Sadly for the Fed, when it comes to the biggest (not to mention most indebted) U.S. generation, the Millennials, the Fed has failed in indoctrinating them with the most basic fallacy of modern and not so modern economics – that one must spend, spend, spend their way to prosperity. After reading this book, you will be as smart as any stock market advisor and competent to handle your own investments. Toxic-mortgages, the collapse of the housing market and highly rated junk bonds backed by these mortgages. And when you buy a put option, you believe the underlying stock or index will go down in price by a certain date. By the time you’ve read it, the market has already reacted and you’re selling low or buying high.
Right now there is talk about another housing bubble already and the stock market has certainly gone almost straight up. Most think the market has only gone up during this slow economic period because of Federal Reserve policy and when that changes, the market will correct by a large percentage. When you buy a call, you believe the underlying stock or index is going to go up in price by a certain date.
Learning how to read a company’s annual and earnings report is crucial to understanding the financial health of a company and if you should buy stock in the company. Learning at least the basics of reading charts can be important showing you where the company’s stock has been and where it might be going. If the debt rating of a nation keeps declining despite interventions, cut your losses and sell any bond funds holding that nation’s stock.

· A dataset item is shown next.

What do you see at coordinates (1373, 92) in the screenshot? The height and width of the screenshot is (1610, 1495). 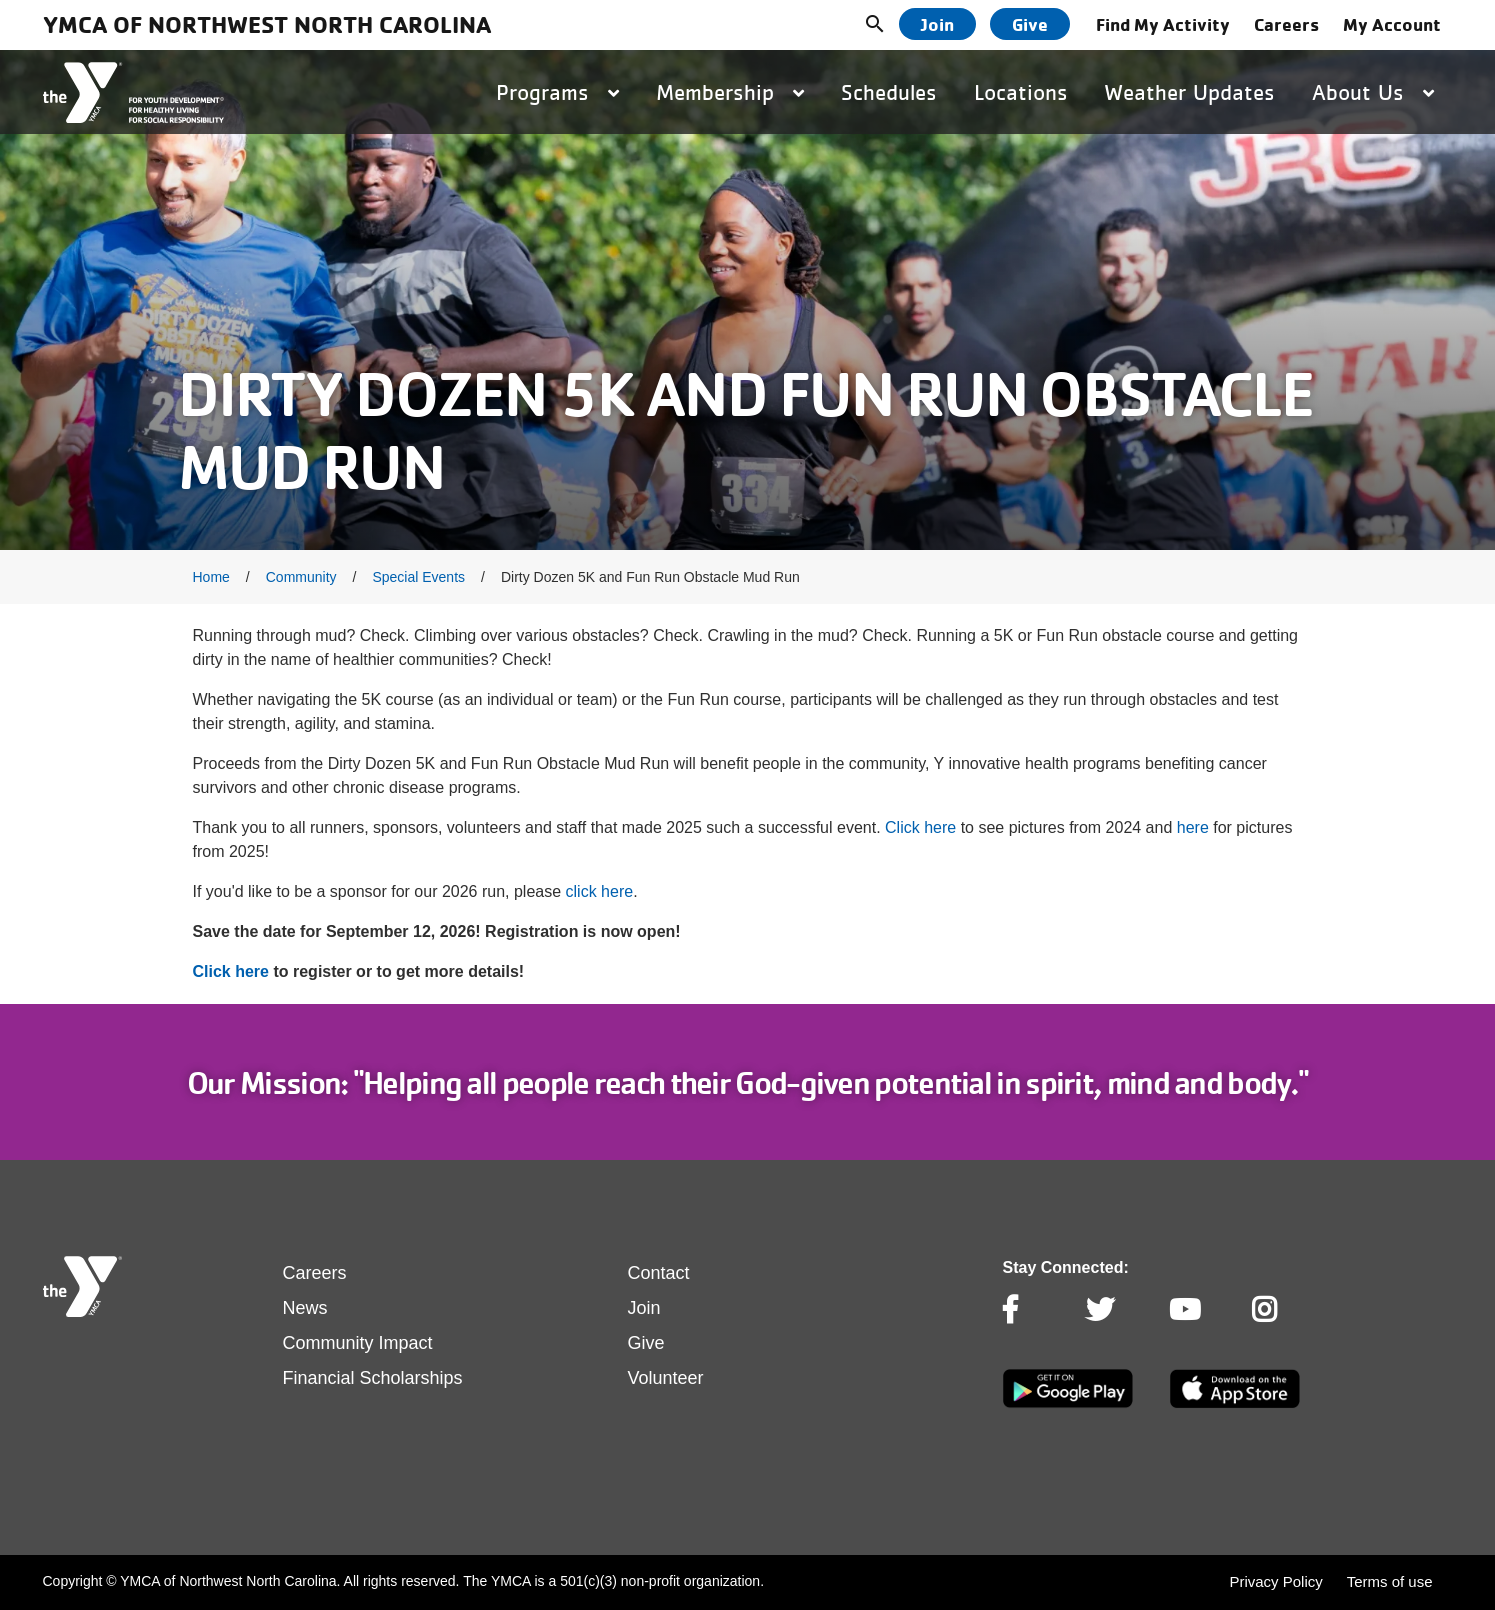 I see `About Us` at bounding box center [1373, 92].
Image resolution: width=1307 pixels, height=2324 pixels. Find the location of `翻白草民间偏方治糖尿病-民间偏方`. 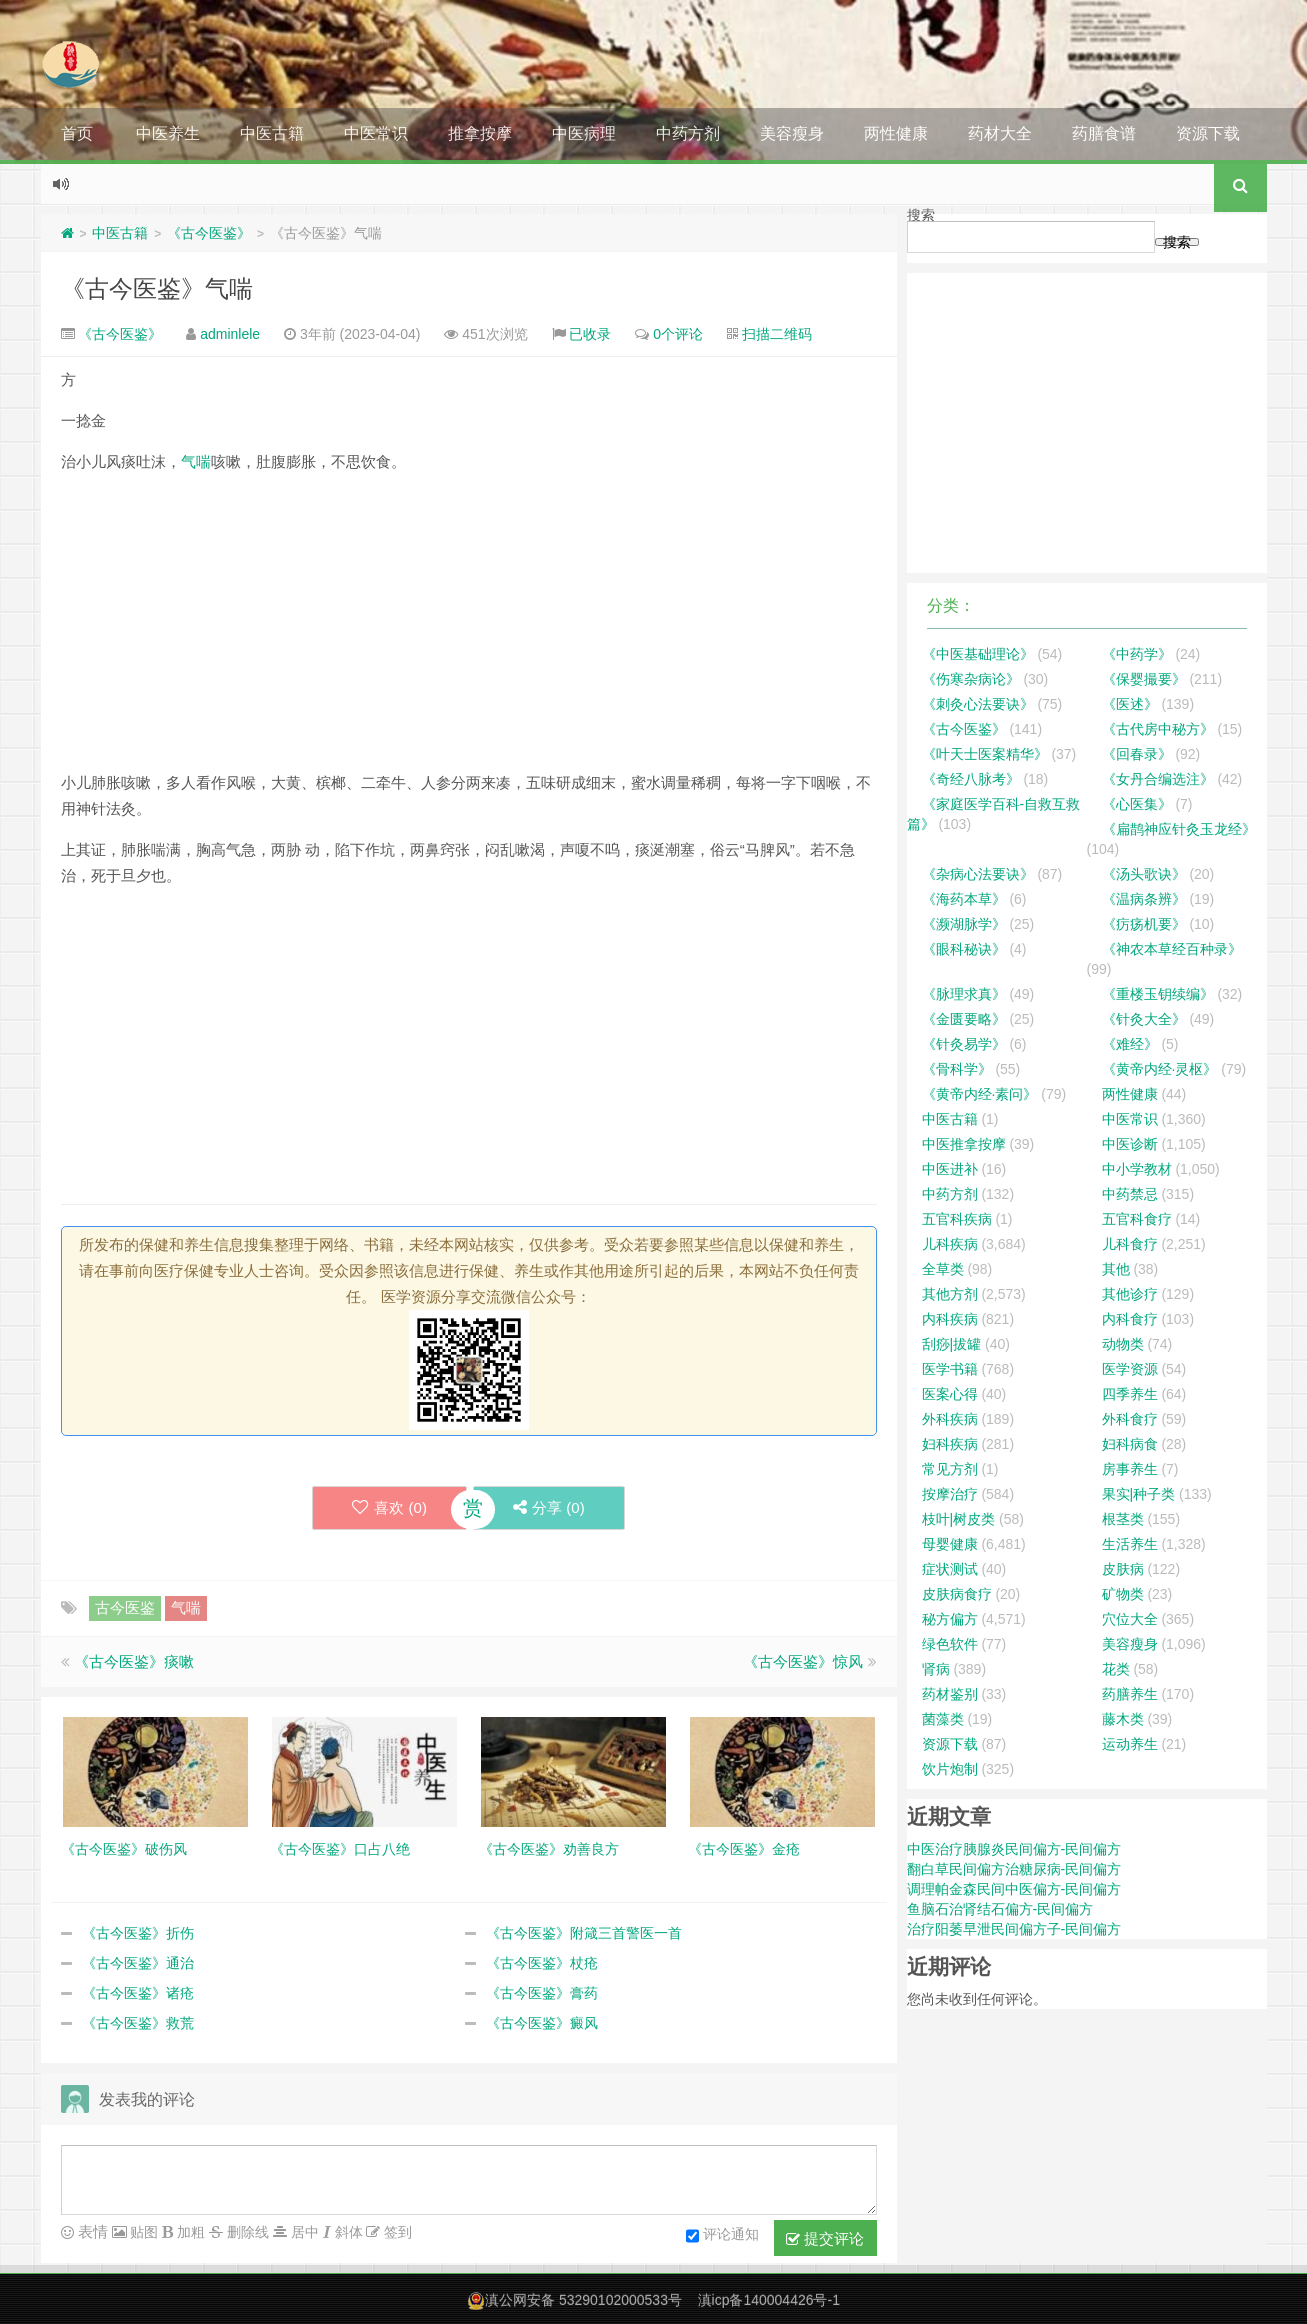 翻白草民间偏方治糖尿病-民间偏方 is located at coordinates (1014, 1869).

If you rely on news reports to decide to buy or sell, you’ve acted hours or even days after the institutional investors have acted. However, you should be careful to own bonds or stock funds across the entire world, such as an Asian fund and a European fund. Set up automatic price points to sell investments so that you don’t have to watch the news for a reason to bail out of a stock. If you want to invest in a country, buy an international mutual fund that holds significant holdings in that country or buy stock in companies that do extensive business there.
You’ll retain liquidity over buying stocks on their stock market and dramatically simplify tax reporting. So, plan what you would be buying well in advance so that you do not end up buying the wrong stock. If you invest all your money in just one stock with a hope of it giving thirty to forty percent returns, then you might be losing a heavy amount if your guess or predictions do not come true.